Beyond that, what heuristics are people using to determine when to call experiments? The measures of confidence and risk are useful and intuitive, but I’m foreseeing a lot of experiments that end up in the “no effect” bucket, e.g. with 40-60% Chance to Beat Control a few weeks out. In these cases, is the right move to wait for more data, or should I call the experiment and trust that there’s probably no effect?
I know it’s probably hard to enumerate rules here, but I’m curious on people’s general approach!
06/11/2022, 7:57 PM
If a test is flat, chance to beat control will hover around 50% forever, but risk will approach zero the more data you collect. So for inconclusive tests, you can wait until the risk is low enough and then just make a decision one way or the other and move on. There are usually lots of external factors in making a decision so there's no hard and fast rule for this.
06/11/2022, 8:03 PM
I see, that’s useful to know that risk will lower over time in that case. I’m sure we’ll build a better intuition of these metrics over time.
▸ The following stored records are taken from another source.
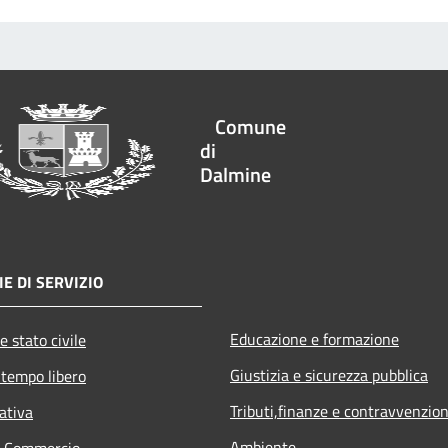
Comune
di
Dalmine
E DI SERVIZIO
Educazione e formazione
e stato civile
Giustizia e sicurezza pubblica
 tempo libero
Tributi,finanze e contravvenzion
ativa
Ambiente
e Commercio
One thing that would be incredibly useful to see, and that we would be happy to contribute to, is a set of post-mortems / examples of experiments people have run, how they’ve designed them, how they chose conversion delay / window, how they analyzed the results, etc. I felt like I had built up that intuition deeply in the frequentist world, but since I’m new to the Bayesian metrics, I’m having trouble reasoning through all the nuances. Are there resources you’d recommend for “real world Bayesian A/B testing” with stories like this from other companies?